[Transcribed page contents]
● ● ● ● ●

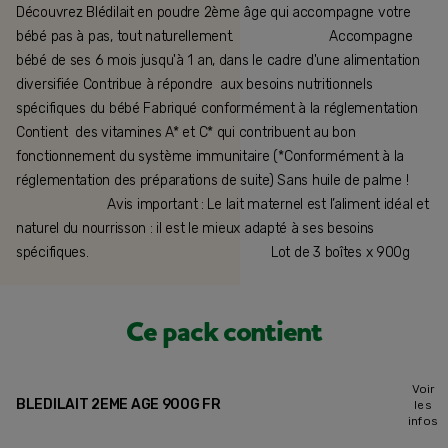
Découvrez Blédilait en poudre 2ème âge qui accompagne votre
bébé pas à pas, tout naturellement. ⠀⠀⠀⠀⠀⠀⠀⠀⠀ Accompagne
bébé de ses 6 mois jusqu'à 1 an, dans le cadre d'une alimentation
diversifiée Contribue à répondre aux besoins nutritionnels
spécifiques du bébé Fabriqué conformément à la réglementation
Contient des vitamines A* et C* qui contribuent au bon
fonctionnement du système immunitaire (*Conformément à la
réglementation des préparations de suite) Sans huile de palme !
⠀⠀⠀⠀⠀⠀⠀⠀⠀ Avis important : Le lait maternel est l’aliment idéal et
naturel du nourrisson : il est le mieux adapté à ses besoins
spécifiques.⠀⠀ ⠀⠀⠀⠀⠀⠀⠀⠀⠀⠀⠀⠀⠀⠀⠀⠀ Lot de 3 boîtes x 900g
Ce pack contient
Voir
BLEDILAIT 2EME AGE 900G FR
les
infos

● ● ● ● ●

_TASK OBJECTIVE_:
A verbatim transcription is required of the lines from the one with "bébé de ses" through the final line of the entries above, and of nothing else.

_SOLUTION TO THIS EXERCISE_:
bébé de ses 6 mois jusqu'à 1 an, dans le cadre d'une alimentation
diversifiée Contribue à répondre aux besoins nutritionnels
spécifiques du bébé Fabriqué conformément à la réglementation
Contient des vitamines A* et C* qui contribuent au bon
fonctionnement du système immunitaire (*Conformément à la
réglementation des préparations de suite) Sans huile de palme !
⠀⠀⠀⠀⠀⠀⠀⠀⠀ Avis important : Le lait maternel est l’aliment idéal et
naturel du nourrisson : il est le mieux adapté à ses besoins
spécifiques.⠀⠀ ⠀⠀⠀⠀⠀⠀⠀⠀⠀⠀⠀⠀⠀⠀⠀⠀ Lot de 3 boîtes x 900g
Ce pack contient
Voir
BLEDILAIT 2EME AGE 900G FR
les
infos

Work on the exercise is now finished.